Find the word "text" in the listing below, then return every line it appears in.

---

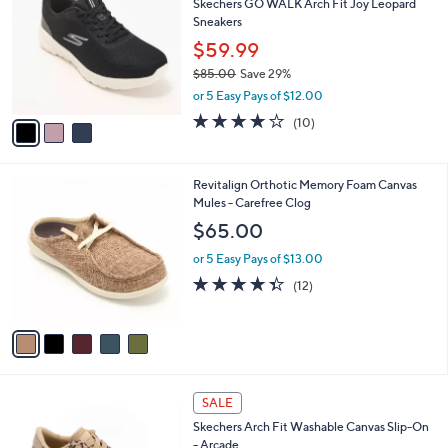
Skechers GO WALK Arch Fit Joy Leopard
o
l
Sneakers
l
e
o
$59.99
r
$85.00
Save 29%
s
,
or 5 Easy Pays of $12.00
A
w
v
4.1
10
(10)
a
a
of
Reviews
s
i
5
,
l
Stars
$
5
Revitalign Orthotic Memory Foam Canvas
a
8
C
Mules - Carefree Clog
b
5
o
l
$65.00
.
l
e
0
o
or 5 Easy Pays of $13.00
0
r
4.3
12
(12)
s
of
Reviews
A
5
v
Stars
a
i
l
8
a
SALE
C
b
Skechers Arch Fit Washable Canvas Slip-On
o
l
- Arcade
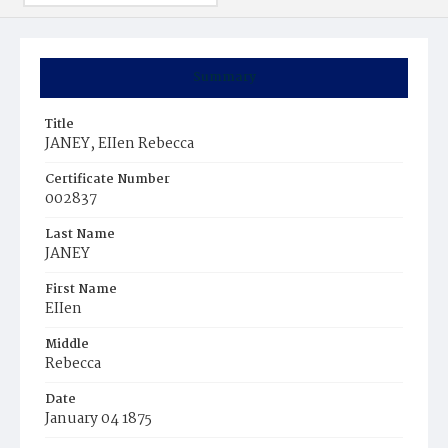
Summary
Title
JANEY, EIIen Rebecca
Certificate Number
002837
Last Name
JANEY
First Name
EIIen
Middle
Rebecca
Date
January 04 1875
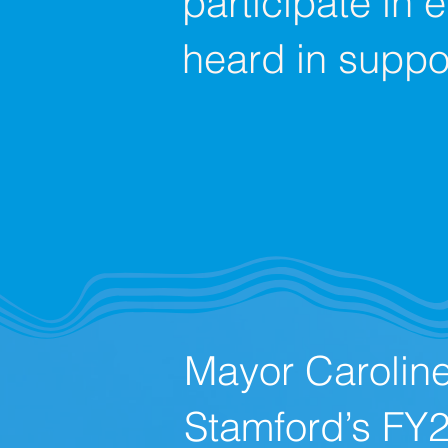
participate in 
heard in suppor
Mayor Carolin
Stamford’s FY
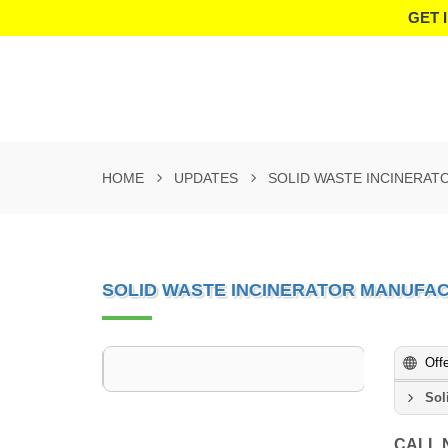
GET 
HOME
UPDATES
SOLID WASTE INCINERAT
SOLID WASTE INCINERATOR MANUFAC
Off
Sol
CALL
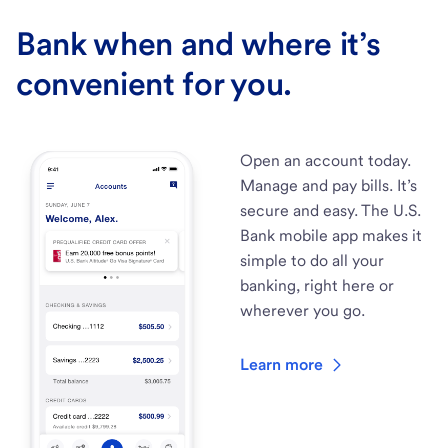
Bank when and where it’s
convenient for you.
Open an account today.
Manage and pay bills. It’s
secure and easy. The U.S.
Bank mobile app makes it
simple to do all your
banking, right here or
wherever you go.
Learn more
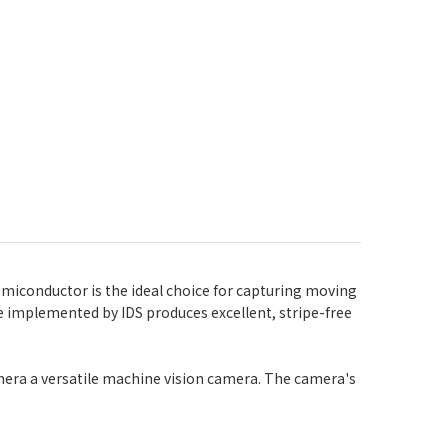
miconductor is the ideal choice for capturing moving
ure implemented by IDS produces excellent, stripe-free
mera a versatile machine vision camera. The camera's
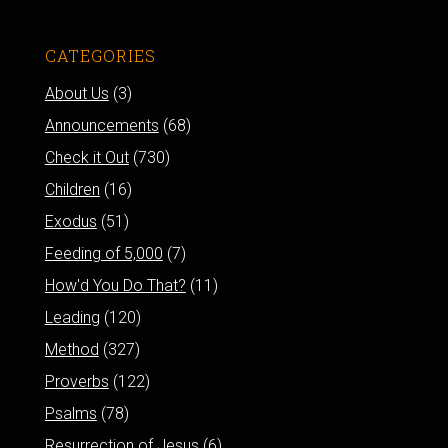
CATEGORIES
About Us
(3)
Announcements
(68)
Check it Out
(730)
Children
(16)
Exodus
(51)
Feeding of 5,000
(7)
How'd You Do That?
(11)
Leading
(120)
Method
(327)
Proverbs
(122)
Psalms
(78)
Resurrection of Jesus
(6)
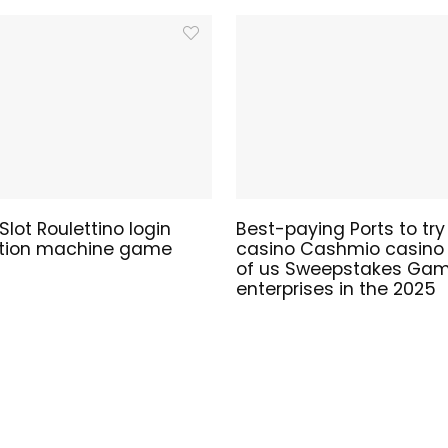
lot Roulettino login
Best-paying Ports to try
ation machine game
casino Cashmio casino t
of us Sweepstakes Gam
enterprises in the 2025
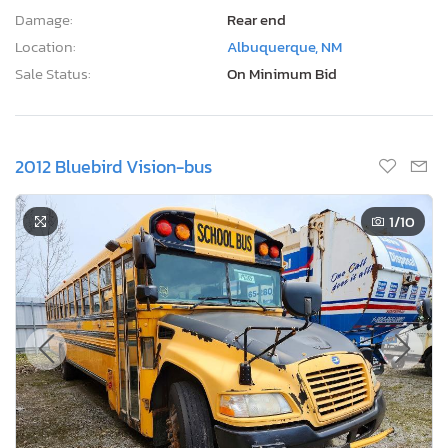
Damage:
Rear end
Location:
Albuquerque, NM
Sale Status:
On Minimum Bid
2012 Bluebird Vision-bus
1
/10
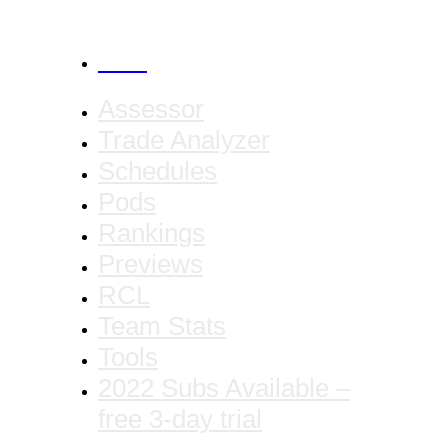
CANCEL
Assessor
Trade Analyzer
Schedules
Pods
Rankings
Previews
RCL
Team Stats
Tools
2022 Subs Available –
free 3-day trial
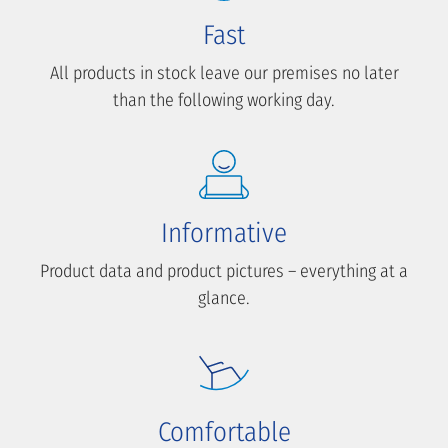
Fast
All products in stock leave our premises no later
than the following working day.
Informative
Product data and product pictures – everything at a
glance.
Comfortable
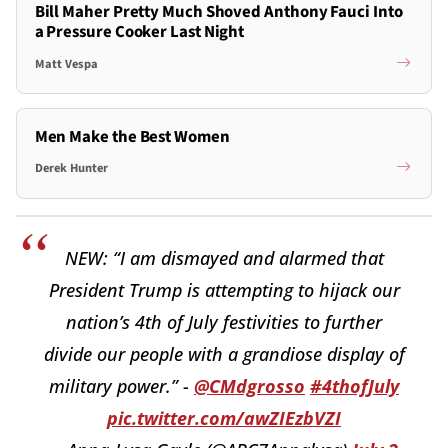
Bill Maher Pretty Much Shoved Anthony Fauci Into
a Pressure Cooker Last Night
Matt Vespa
Men Make the Best Women
Derek Hunter
NEW: “I am dismayed and alarmed that
President Trump is attempting to hijack our
nation’s 4th of July festivities to further
divide our people with a grandiose display of
military power.” -
@CMdgrosso
#4thofJuly
pic.twitter.com/awZIEzbVZI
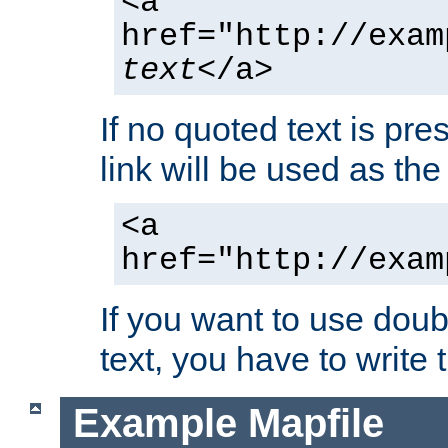
<a
href="http://exam
text
</a>
If no quoted text is pre
link will be used as the 
<a
href="http://exam
If you want to use doub
text, you have to write
Example Mapfile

---

> **Completed task**
text
If no quoted text is pre
text, you have to write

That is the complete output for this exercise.